Epargne : une envolée qui traduit l’inquiétude
L’épargne depuis le début de la crise sanitaire a connu une envolée tout à fait exceptionnelle, elle a augmenté de 12 points pour s’établir à 27,4% au deuxième trimestre, selon les chiffres de l’Institut national des statistiques et des études économiques (Insee) vendredi. D’ici la fin de l’année, les Français devraient avoir mis de côté pas loin de 100 milliards d’euros, « l’épargne Covid » s’élevant déjà à 80 milliards à fin juillet, selon la Banque de France. Il y a évidemment plusieurs explications à cette progression.
Pendant la crise la production et la commercialisation ont été fortement handicapées et les Français se sont limités aux achats les plus indispensables.

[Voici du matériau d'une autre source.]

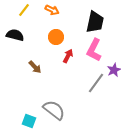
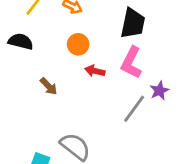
red arrow: (68, 56) -> (95, 71), turned -104

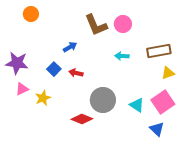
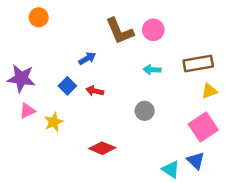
gray circle: (103, 100) -> (145, 111), moved, size x0.6
cyan triangle: (137, 105) -> (171, 169), moved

La baisse de la consommation a donc des dimensions conjoncturelles. Mais elle comporte aussi des aspects structurels avec une certaine évolution des modes de consommation moins dépensiers. Enfin et peut-être surtout, si les Français qui le peuvent, épargnent davantage, c’est en raison d’une crainte fort légitime d’une dégradation importante de l’économie et de l’emploi. De ce point de vue, avec une baisse de 10 % en 2020, c’est mécaniquement 1 million de chômeurs environ qui viendront s’ajouter aux autres avec des conséquences pour l’ensemble du pouvoir d’achat en France.
Le plan de relance de 100 milliards d’euros « devra remettre dans le circuit cette épargne excessive en rassurant sur l’emploi », note Philippe Waechter, chef économiste chez Ostrum Asset Management.
« Comment on mobilise cette épargne pour soutenir l’économie? C’est la grande question. Le plan de relance est censé faire repartir la machine mais il ne comporte pas de mesure ciblée sur l’épargne comme en Allemagne », qui a décidé de baisser la TVA pendant six mois, relève Mathieu Plane. « Le gouvernement préfère donner un message de confiance, inciter les Français à dépenser, mais est-ce que cela sera suffisant? Le risque est de mourir riche », ironise l’économiste.
Après avoir bondi à la sortie du confinement (+35,5% en mai et +10,3% en juin), les achats se sont stabilisés en juillet (+0,5%), avec une prime pour la consommation de carburants, en forte hausse, au détriment des dépenses en habillement-textile qui progressent plus faiblement.
La consommation des ménages retrouve ainsi « quasiment » son niveau de novembre 2019, selon l’Insee, mais « on n’a pas eu de véritable rattrapage, au sens où on continue d’accumuler des pertes », selon Mathieu Plane, directeur adjoint du département Analyse et Prévision de l’OFCE. Dès lors, « on ne peut pas parler de reprise, mais d’un simple rebond » de l’activité.
Surtout, cette baisse de la consommation a fait chuter le produit intérieur brut de 13,8% au deuxième trimestre 2020, selon l’Insee. Cet effondrement est inédit depuis 1949, date à laquelle il a commencé à mesurer l’activité économique française de façon trimestrielle. Même après la chute de Lehman Brothers en 2008-2009 ou la grève générale de mai 1968, la chute n’avait pas été aussi brutale.